There is an increasing interest in using video sensor networks (VSNs) as an alternative to existing video monitoring/surveillance applications. Due to the limited amount of energy resources available in VSNs, power consumption efficiency is one of the most important design challenges in VSNs. Video encoding contributes to a significant portion of the overall power consumption at the VSN nodes. In this regard, the encoding parameter settings used at each node determine the coding complexity and bitrate of the video. This, in turn, determines the encoding and transmission power consumption of the node and the VSN overall. Therefore, in order to calculate the nodes' power consumption, we need to be able to estimate the coding complexity and bitrate of the video. In this paper, we modeled the coding complexity and bitrate of the H.264/AVC encoder, based on the encoding parameter settings used. We also propose a method to reduce the model estimation error for videos whose content changes within a specified period of time. We have conducted our experiments using a large video dataset captured from real-life applications in the analysis. Using the proposed model, we show how to estimate the VSN power consumption for a given topology.

1. Introduction

Technology advances in communications have enabled the implementation of pervasive computing applications that share the vision of small, inexpensive, distributed, and robust networked devices that can gather and process context specific information on behalf of the users. In this regard, wireless sensor networks (WSNs) [1] that can monitor different types of physical phenomena and are able to provide a diverse set of context data to interested clients can be used as the basis architecture for such implementation. While WSN was originally used to monitor physical measurement of the environment such as temperature and humidity, recent trends show that WSNs may successfully be used in a wide range of other applications, including monitoring the condition of public structures such as bridges [2], surveillance of access hatches [3], monitoring of indoor asbestos [4], healthcare [5], and habitat monitoring of seabird or fish [6, 7]. Furthermore, with the availability of more advance sensor nodes, we witnessed an increasing number of studies investigating the use of sensor network platforms for intelligent environments [8], intelligent green service in the Internet of Things [9], and smart homes [10]. Some of these applications require the sensor network to provide multimodal information in the form of multimedia streams, such as images or video [11]. For this reason, video sensor networks (VSNs) have attracted a lot of research attention in the past decades. The low cost and flexibility offered by VSNs provide an interesting alternative to several existing video monitoring technologies [12, 13]. Studies on different VSNs applications have been reported in the literature [14–16].

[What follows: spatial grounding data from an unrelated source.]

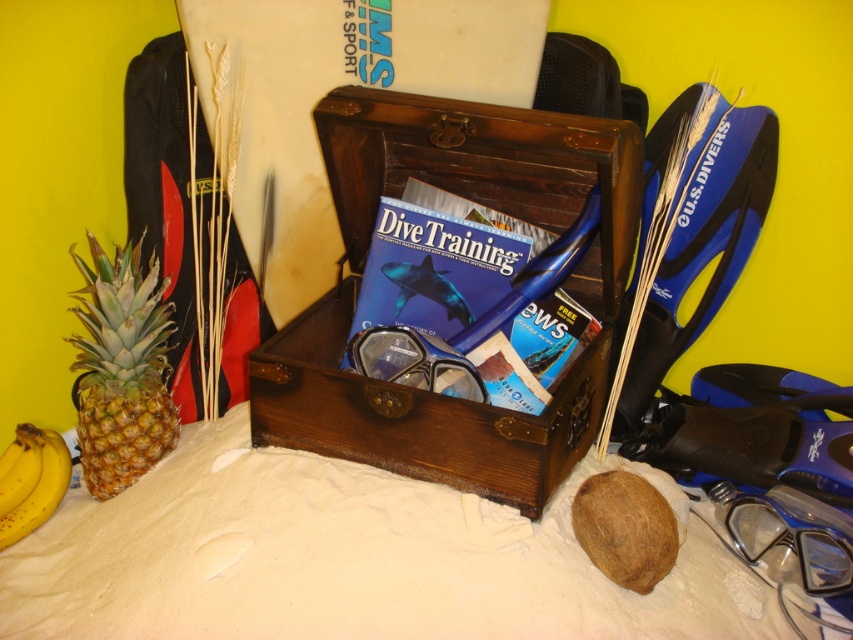 Does yellow textured pineapple at left have a lesser width compared to clear plastic goggles at center?

Correct, yellow textured pineapple at left's width is less than clear plastic goggles at center's.

Is point (80, 436) in front of point (380, 339)?

That is False.

What are the coordinates of `yellow textured pineapple at left` in the screenshot? It's located at (120, 369).

Between transparent plastic goggles at lower right and yellow matte bananas at lower left, which one has less height?

With less height is transparent plastic goggles at lower right.

Can you confirm if transparent plastic goggles at lower right is smaller than yellow matte bananas at lower left?

No, transparent plastic goggles at lower right is not smaller than yellow matte bananas at lower left.

Where is `transparent plastic goggles at lower right`? The image size is (853, 640). transparent plastic goggles at lower right is located at coordinates point(787,536).

Does wooden chest at center appear under clear plastic goggles at center?

No, wooden chest at center is not below clear plastic goggles at center.

The height and width of the screenshot is (640, 853). What do you see at coordinates (482, 204) in the screenshot? I see `wooden chest at center` at bounding box center [482, 204].

The height and width of the screenshot is (640, 853). What are the coordinates of `wooden chest at center` in the screenshot? It's located at (482, 204).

Key research areas in VSNs are discussed in [11, 17], while [18] puts significant attention on sensor coverage, [19] details quality of service (QoS), and energy consumption is covered in [20–22]. However, since VSNs usually have limited energy resources, the issue of energy efficiency becomes one of the most important design aspects in VSNs. In a common WSN that operates on scalar data, energy efficiency is entirely dependent on the data transmission process [1, 23–25]. On the contrary, video processing requires extensive resources in encoding the video and transmitting the encoded video stream. The encoder parameter settings used by the VSN nodes affect the coding complexity and bitrate of the video. The coding complexity and bitrate of the encoder in turn determine the encoding and transmission power consumption of the video node. In order to improve the VSN operation efficiency, an in-depth study of energy consumption trade-offs in a VSN is thus necessary.

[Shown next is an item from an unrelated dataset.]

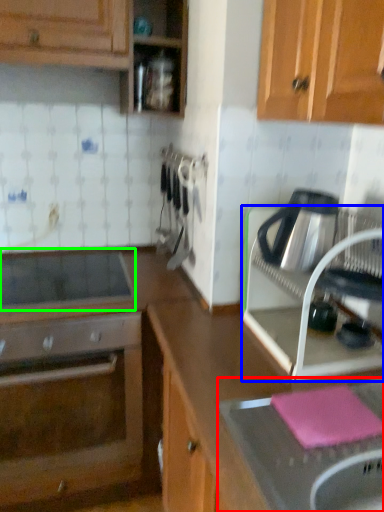 Question: Which is nearer to the sink (highlighted by a red box)? kitchen appliance (highlighted by a blue box) or home appliance (highlighted by a green box).

Choices:
 (A) kitchen appliance
 (B) home appliance

Answer: (A)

Among the existing video coding standards, H.264/AVC is the most widely used video encoder in the consumer market [26, 27]. In the context of VSN, Ahmad et al. [21] studied the required energy for encoding and transmitting video content in the case of using H.264/AVC encoder. Unfortunately, the number of encoding configuration settings considered in that study is limited. By including more encoder settings than those used in [21], the authors in [22] proposed a table that includes different combinations of coding complexity and bitrates, producing compressed videos with almost similar quality in terms of peak signal to noise ratio (PSNR). A model to estimate the coding complexity and bitrate of an H.264/AVC-based VSN was proposed in [28].

In this paper, we modeled the coding complexity and bitrate of the H.264/AVC encoder in a VSN, based on the encoder parameter settings used. In order to proceed, we need to mimic a real-life setting of a VSN deployment and capture a large amount of real-life content which we used in our analysis. From this large dataset, some videos were used as the training set, while the rest were used to test the performance of our model. We provide a method to reduce the estimation error for videos whose content changes within a specified period of time. Using our proposed scheme, we show how the VSN total power consumption is estimated.

The rest of the paper is organized as follows. Section 2 describes the H.264/AVC coding complexity and bitrate modeling. The encoding and transmission power consumption model is discussed in Section 3. Conclusions are drawn in Section 4.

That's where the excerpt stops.